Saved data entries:
*-*-*

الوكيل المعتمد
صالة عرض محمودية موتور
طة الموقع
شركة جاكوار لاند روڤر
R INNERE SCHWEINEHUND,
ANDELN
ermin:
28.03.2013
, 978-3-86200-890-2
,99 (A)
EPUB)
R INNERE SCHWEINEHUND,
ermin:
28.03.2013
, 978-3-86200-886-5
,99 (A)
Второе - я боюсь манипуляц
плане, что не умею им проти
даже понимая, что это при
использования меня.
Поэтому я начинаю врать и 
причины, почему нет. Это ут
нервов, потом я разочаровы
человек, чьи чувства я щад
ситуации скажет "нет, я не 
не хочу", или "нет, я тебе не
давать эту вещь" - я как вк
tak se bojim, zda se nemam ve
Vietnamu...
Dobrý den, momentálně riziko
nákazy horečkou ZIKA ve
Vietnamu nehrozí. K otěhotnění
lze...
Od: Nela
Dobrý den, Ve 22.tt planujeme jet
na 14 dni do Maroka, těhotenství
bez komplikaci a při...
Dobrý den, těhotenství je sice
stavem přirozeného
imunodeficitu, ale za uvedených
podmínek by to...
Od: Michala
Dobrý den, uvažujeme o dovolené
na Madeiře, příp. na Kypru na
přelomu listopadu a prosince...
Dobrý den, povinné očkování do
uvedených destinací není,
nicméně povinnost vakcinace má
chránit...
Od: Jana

*-*-*

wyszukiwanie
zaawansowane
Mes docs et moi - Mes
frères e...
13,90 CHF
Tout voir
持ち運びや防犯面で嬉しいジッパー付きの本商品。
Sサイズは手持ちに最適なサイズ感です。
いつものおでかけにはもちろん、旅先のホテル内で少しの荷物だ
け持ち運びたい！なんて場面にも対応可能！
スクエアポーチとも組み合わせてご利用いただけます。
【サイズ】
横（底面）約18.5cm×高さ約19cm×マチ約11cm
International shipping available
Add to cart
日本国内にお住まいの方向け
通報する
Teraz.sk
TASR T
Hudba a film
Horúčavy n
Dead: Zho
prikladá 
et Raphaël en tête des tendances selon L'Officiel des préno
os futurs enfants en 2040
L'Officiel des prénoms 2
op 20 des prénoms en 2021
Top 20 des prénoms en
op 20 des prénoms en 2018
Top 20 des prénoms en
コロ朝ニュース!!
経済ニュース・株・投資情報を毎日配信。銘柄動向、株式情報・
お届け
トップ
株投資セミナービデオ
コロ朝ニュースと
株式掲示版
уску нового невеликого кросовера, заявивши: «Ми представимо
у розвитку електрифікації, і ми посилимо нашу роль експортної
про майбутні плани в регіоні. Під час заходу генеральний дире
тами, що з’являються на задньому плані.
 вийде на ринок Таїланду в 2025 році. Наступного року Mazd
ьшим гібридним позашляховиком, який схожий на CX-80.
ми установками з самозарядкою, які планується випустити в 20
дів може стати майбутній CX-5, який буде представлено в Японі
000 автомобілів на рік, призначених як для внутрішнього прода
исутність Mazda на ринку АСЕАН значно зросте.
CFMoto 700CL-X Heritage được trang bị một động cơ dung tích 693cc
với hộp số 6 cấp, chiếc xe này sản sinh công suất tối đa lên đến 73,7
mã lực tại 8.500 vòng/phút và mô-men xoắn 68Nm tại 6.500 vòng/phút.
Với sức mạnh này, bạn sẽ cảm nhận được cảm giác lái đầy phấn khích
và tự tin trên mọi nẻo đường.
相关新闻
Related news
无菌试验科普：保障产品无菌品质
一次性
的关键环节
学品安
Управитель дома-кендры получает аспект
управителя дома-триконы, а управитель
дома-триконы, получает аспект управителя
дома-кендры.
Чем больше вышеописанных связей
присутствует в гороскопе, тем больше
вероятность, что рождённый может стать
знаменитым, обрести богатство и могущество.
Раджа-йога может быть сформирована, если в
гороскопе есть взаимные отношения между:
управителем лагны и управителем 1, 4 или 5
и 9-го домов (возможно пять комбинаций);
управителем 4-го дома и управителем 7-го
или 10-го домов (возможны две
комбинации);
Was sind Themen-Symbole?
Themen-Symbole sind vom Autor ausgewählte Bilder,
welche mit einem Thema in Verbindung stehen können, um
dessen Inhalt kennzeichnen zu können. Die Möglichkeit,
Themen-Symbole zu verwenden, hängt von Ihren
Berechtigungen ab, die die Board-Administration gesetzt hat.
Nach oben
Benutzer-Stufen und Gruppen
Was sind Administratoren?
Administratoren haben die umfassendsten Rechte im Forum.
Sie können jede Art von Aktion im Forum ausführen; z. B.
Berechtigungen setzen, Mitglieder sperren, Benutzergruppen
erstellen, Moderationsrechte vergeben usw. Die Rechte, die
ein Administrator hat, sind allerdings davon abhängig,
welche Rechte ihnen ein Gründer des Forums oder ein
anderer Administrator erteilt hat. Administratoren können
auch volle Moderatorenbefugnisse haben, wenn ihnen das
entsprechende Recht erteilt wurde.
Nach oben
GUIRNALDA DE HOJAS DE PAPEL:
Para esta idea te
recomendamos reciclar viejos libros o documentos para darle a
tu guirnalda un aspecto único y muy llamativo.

*-*-*

BRIEF:
In the entries above, how many lines hold the word "prénoms"? State the number only.

RESPONSE AREA:
5